▸ **Exercise prompt**
Please output every line of the material as it stands, without the pictures.
------------------------------------------------------------
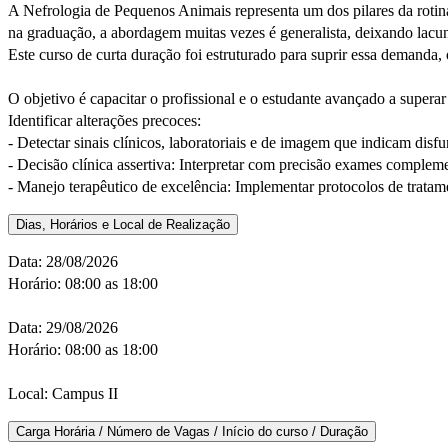
A Nefrologia de Pequenos Animais representa um dos pilares da rotina
na graduação, a abordagem muitas vezes é generalista, deixando lacunas
Este curso de curta duração foi estruturado para suprir essa demanda,
O objetivo é capacitar o profissional e o estudante avançado a superar
Identificar alterações precoces:
- Detectar sinais clínicos, laboratoriais e de imagem que indicam disfu
- Decisão clínica assertiva: Interpretar com precisão exames compleme
- Manejo terapêutico de excelência: Implementar protocolos de tratam
Dias, Horários e Local de Realização
Data: 28/08/2026
Horário: 08:00 as 18:00
Data: 29/08/2026
Horário: 08:00 as 18:00
Local: Campus II
Carga Horária / Número de Vagas / Início do curso / Duração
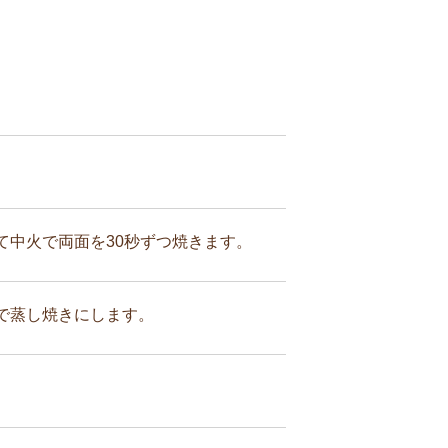
中火で両面を30秒ずつ焼きます。
で蒸し焼きにします。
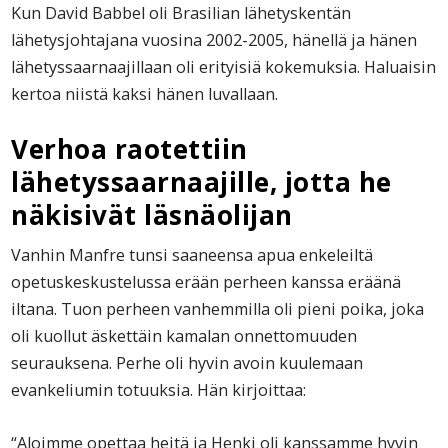
Kun David Babbel oli Brasilian lähetyskentän
lähetysjohtajana vuosina 2002-2005, hänellä ja hänen
lähetyssaarnaajillaan oli erityisiä kokemuksia. Haluaisin
kertoa niistä kaksi hänen luvallaan.
Verhoa raotettiin
lähetyssaarnaajille, jotta he
näkisivät läsnäolijan
Vanhin Manfre tunsi saaneensa apua enkeleiltä
opetuskeskustelussa erään perheen kanssa eräänä
iltana. Tuon perheen vanhemmilla oli pieni poika, joka
oli kuollut äskettäin kamalan onnettomuuden
seurauksena. Perhe oli hyvin avoin kuulemaan
evankeliumin totuuksia. Hän kirjoittaa:
“Aloimme opettaa heitä ja Henki oli kanssamme hyvin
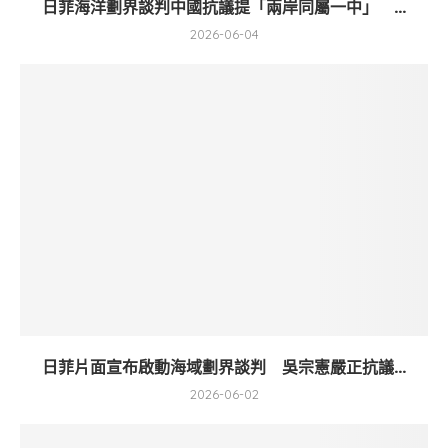
日菲海洋劃界談判中國抗議提「兩岸同屬一中」 ...
2026-06-04
日菲片面宣布啟動海域劃界談判 吳宗憲嚴正抗議...
2026-06-02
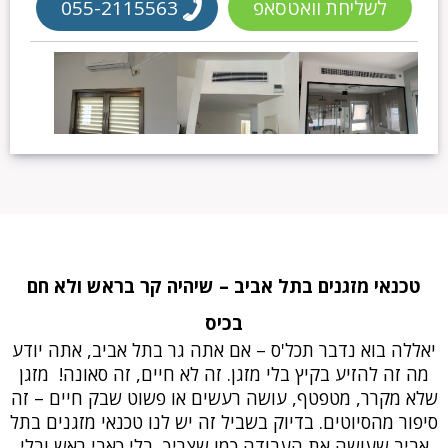
לשליחת וואטסאפ
055-2115563
טכנאי מזגנים בתל אביב – שיהיה קר בראש ולא חם
בכיס
יאללה בוא נדבר תכל'ס – אם אתה גר בתל אביב, אתה יודע
מה זה להזיע בקיץ בלי מזגן. זה לא חיים, זה סאונה! מזגן
שלא מקרר, מטפטף, עושה רעשים או פשוט שבק חיים – זה
סיפור מהסיוטים. בדיוק בשביל זה יש לנו טכנאי מזגנים בתל
אביב שעושה את העבודה כמו שצריך, בלי כאבי ראש ובלי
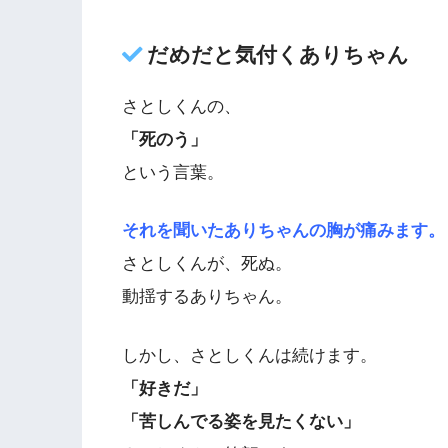
だめだと気付くありちゃん
さとしくんの、
「死のう」
という言葉。
それを聞いたありちゃんの胸が痛みます。
さとしくんが、死ぬ。
動揺するありちゃん。
しかし、さとしくんは続けます。
「好きだ」
「苦しんでる姿を見たくない」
------------------------------------------------------------
▸ **Expected answer**
A Nefrologia de Pequenos Animais representa um dos pilares da rotina
na graduação, a abordagem muitas vezes é generalista, deixando lacunas
Este curso de curta duração foi estruturado para suprir essa demanda,
O objetivo é capacitar o profissional e o estudante avançado a superar
Identificar alterações precoces:
- Detectar sinais clínicos, laboratoriais e de imagem que indicam disfu
- Decisão clínica assertiva: Interpretar com precisão exames compleme
- Manejo terapêutico de excelência: Implementar protocolos de tratam
Dias, Horários e Local de Realização
Data: 28/08/2026
Horário: 08:00 as 18:00
Data: 29/08/2026
Horário: 08:00 as 18:00
Local: Campus II
Carga Horária / Número de Vagas / Início do curso / Duração
中火で両面を30秒ずつ焼きます。
で蒸し焼きにします。
Kun David Babbel oli Brasilian lähetyskentän
lähetysjohtajana vuosina 2002-2005, hänellä ja hänen
lähetyssaarnaajillaan oli erityisiä kokemuksia. Haluaisin
kertoa niistä kaksi hänen luvallaan.
Verhoa raotettiin
lähetyssaarnaajille, jotta he
näkisivät läsnäolijan
Vanhin Manfre tunsi saaneensa apua enkeleiltä
opetuskeskustelussa erään perheen kanssa eräänä
iltana. Tuon perheen vanhemmilla oli pieni poika, joka
oli kuollut äskettäin kamalan onnettomuuden
seurauksena. Perhe oli hyvin avoin kuulemaan
evankeliumin totuuksia. Hän kirjoittaa:
“Aloimme opettaa heitä ja Henki oli kanssamme hyvin
日菲海洋劃界談判中國抗議提「兩岸同屬一中」 ...
2026-06-04
日菲片面宣布啟動海域劃界談判 吳宗憲嚴正抗議...
2026-06-02
לשליחת וואטסאפ
055-2115563
טכנאי מזגנים בתל אביב – שיהיה קר בראש ולא חם
בכיס
יאללה בוא נדבר תכל'ס – אם אתה גר בתל אביב, אתה יודע
מה זה להזיע בקיץ בלי מזגן. זה לא חיים, זה סאונה! מזגן
שלא מקרר, מטפטף, עושה רעשים או פשוט שבק חיים – זה
סיפור מהסיוטים. בדיוק בשביל זה יש לנו טכנאי מזגנים בתל
אביב שעושה את העבודה כמו שצריך, בלי כאבי ראש ובלי
だめだと気付くありちゃん
さとしくんの、
「死のう」
という言葉。
それを聞いたありちゃんの胸が痛みます。
さとしくんが、死ぬ。
動揺するありちゃん。
しかし、さとしくんは続けます。
「好きだ」
「苦しんでる姿を見たくない」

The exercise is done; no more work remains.